■ **WORKING DATA**:
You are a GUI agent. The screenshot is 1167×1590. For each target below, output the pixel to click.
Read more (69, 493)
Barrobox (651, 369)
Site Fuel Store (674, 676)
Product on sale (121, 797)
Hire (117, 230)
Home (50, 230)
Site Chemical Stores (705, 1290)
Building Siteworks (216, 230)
...
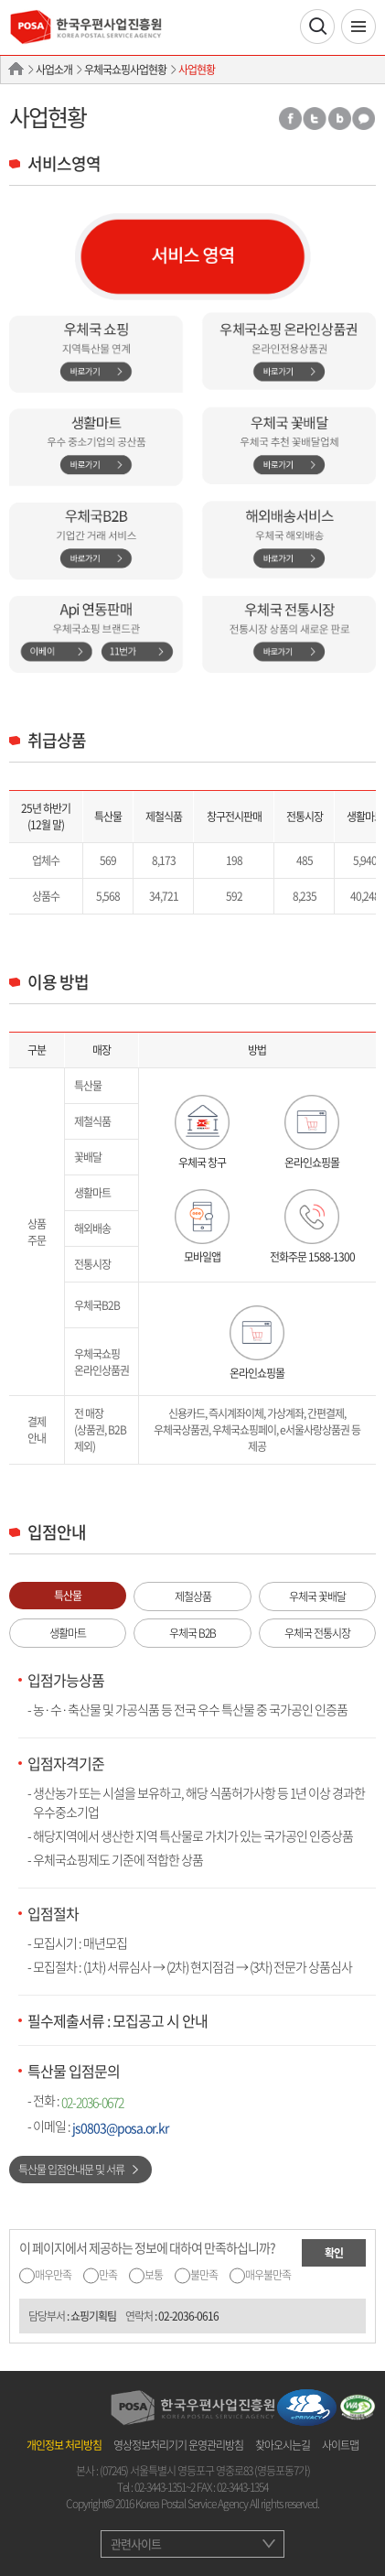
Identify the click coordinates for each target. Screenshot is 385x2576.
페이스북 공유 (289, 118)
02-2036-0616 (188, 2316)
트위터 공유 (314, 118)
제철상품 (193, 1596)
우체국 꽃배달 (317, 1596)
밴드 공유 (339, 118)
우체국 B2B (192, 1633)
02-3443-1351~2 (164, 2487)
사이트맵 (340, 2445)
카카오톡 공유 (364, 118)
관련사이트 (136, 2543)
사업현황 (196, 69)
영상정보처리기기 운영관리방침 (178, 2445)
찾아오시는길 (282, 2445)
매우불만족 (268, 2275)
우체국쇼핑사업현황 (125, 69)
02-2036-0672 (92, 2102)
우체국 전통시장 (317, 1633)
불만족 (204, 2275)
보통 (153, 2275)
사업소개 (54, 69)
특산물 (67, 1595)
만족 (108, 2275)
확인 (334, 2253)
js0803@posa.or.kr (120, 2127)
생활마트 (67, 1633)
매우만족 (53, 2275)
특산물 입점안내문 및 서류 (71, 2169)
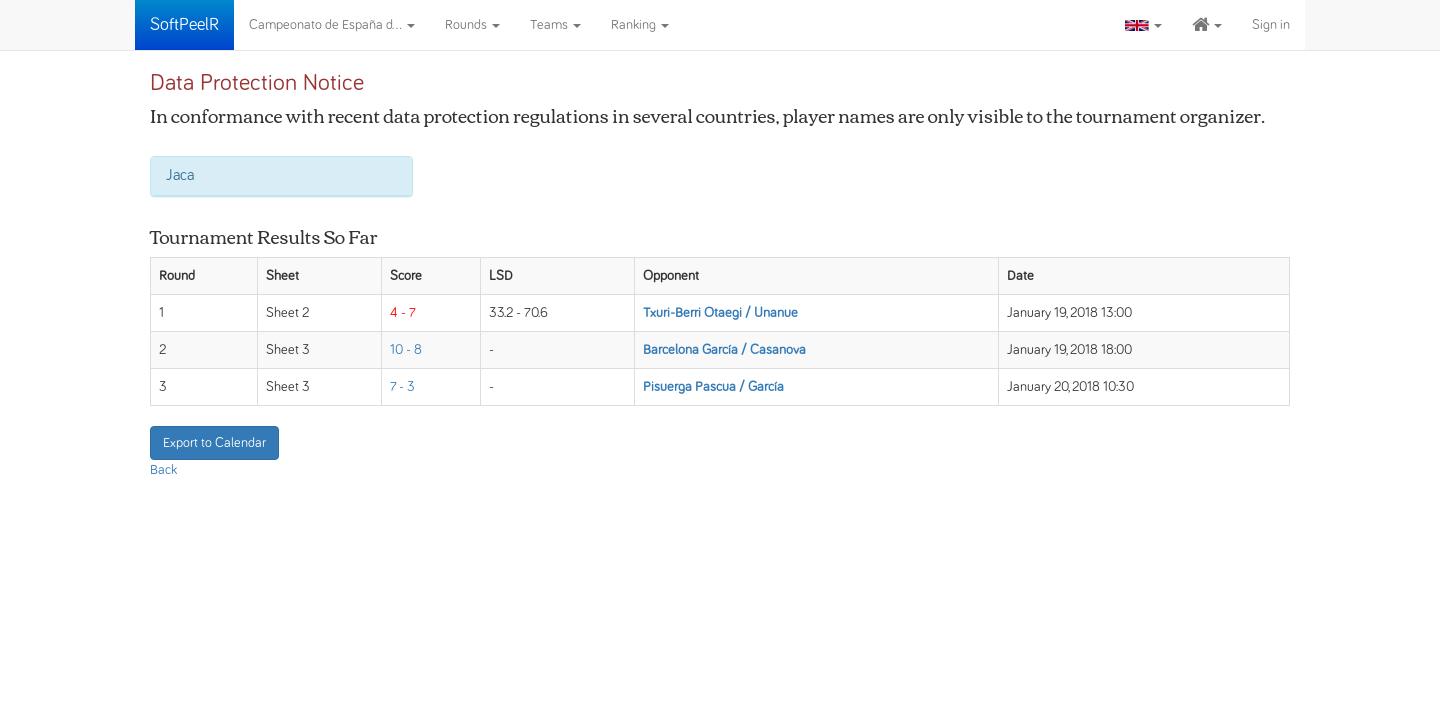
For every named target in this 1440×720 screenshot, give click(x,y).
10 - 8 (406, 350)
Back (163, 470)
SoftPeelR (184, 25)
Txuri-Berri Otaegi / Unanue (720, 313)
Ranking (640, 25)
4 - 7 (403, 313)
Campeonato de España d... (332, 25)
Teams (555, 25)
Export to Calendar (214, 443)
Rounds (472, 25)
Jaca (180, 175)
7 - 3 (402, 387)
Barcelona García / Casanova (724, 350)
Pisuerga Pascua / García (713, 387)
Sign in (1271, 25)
---
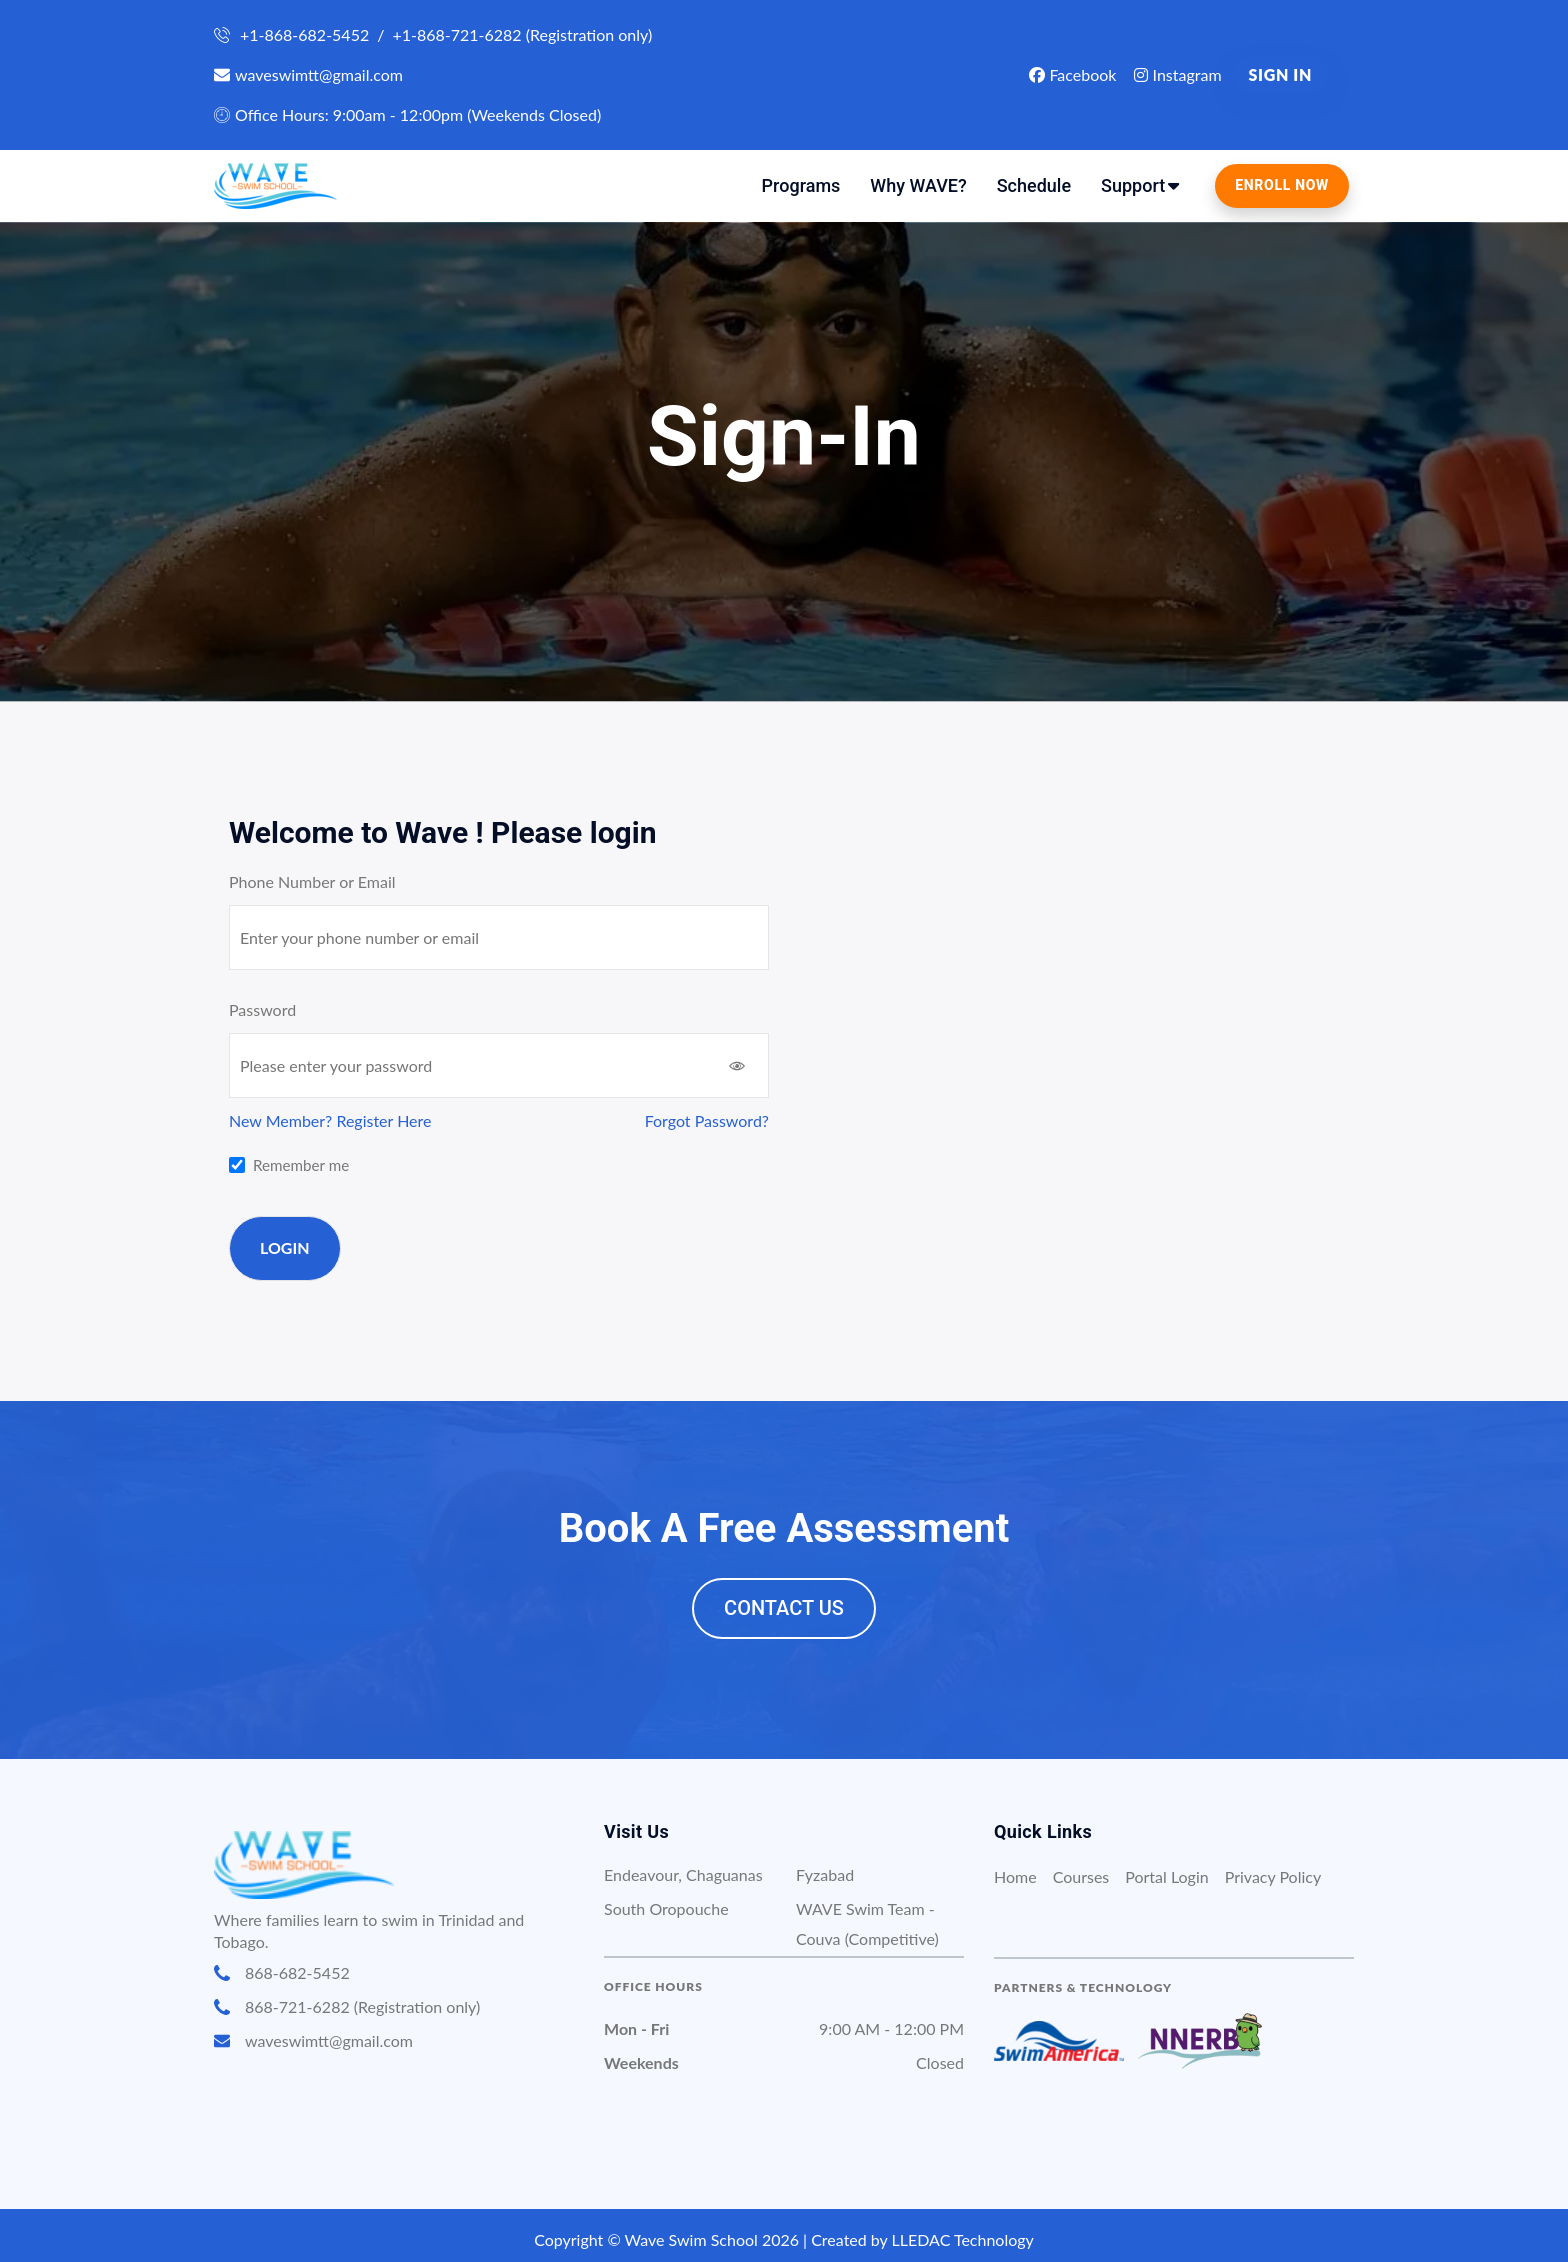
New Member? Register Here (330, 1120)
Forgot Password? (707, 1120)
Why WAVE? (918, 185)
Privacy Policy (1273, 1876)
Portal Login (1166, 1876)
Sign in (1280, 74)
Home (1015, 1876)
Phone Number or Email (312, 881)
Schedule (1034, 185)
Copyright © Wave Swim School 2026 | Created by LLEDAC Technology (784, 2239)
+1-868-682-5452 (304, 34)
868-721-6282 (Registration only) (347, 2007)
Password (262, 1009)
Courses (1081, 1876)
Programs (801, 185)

■ **WORK INSTRUCTION**: The number of lines in the data holding the string "click" is the whole answer.

■ **RESULT**: 3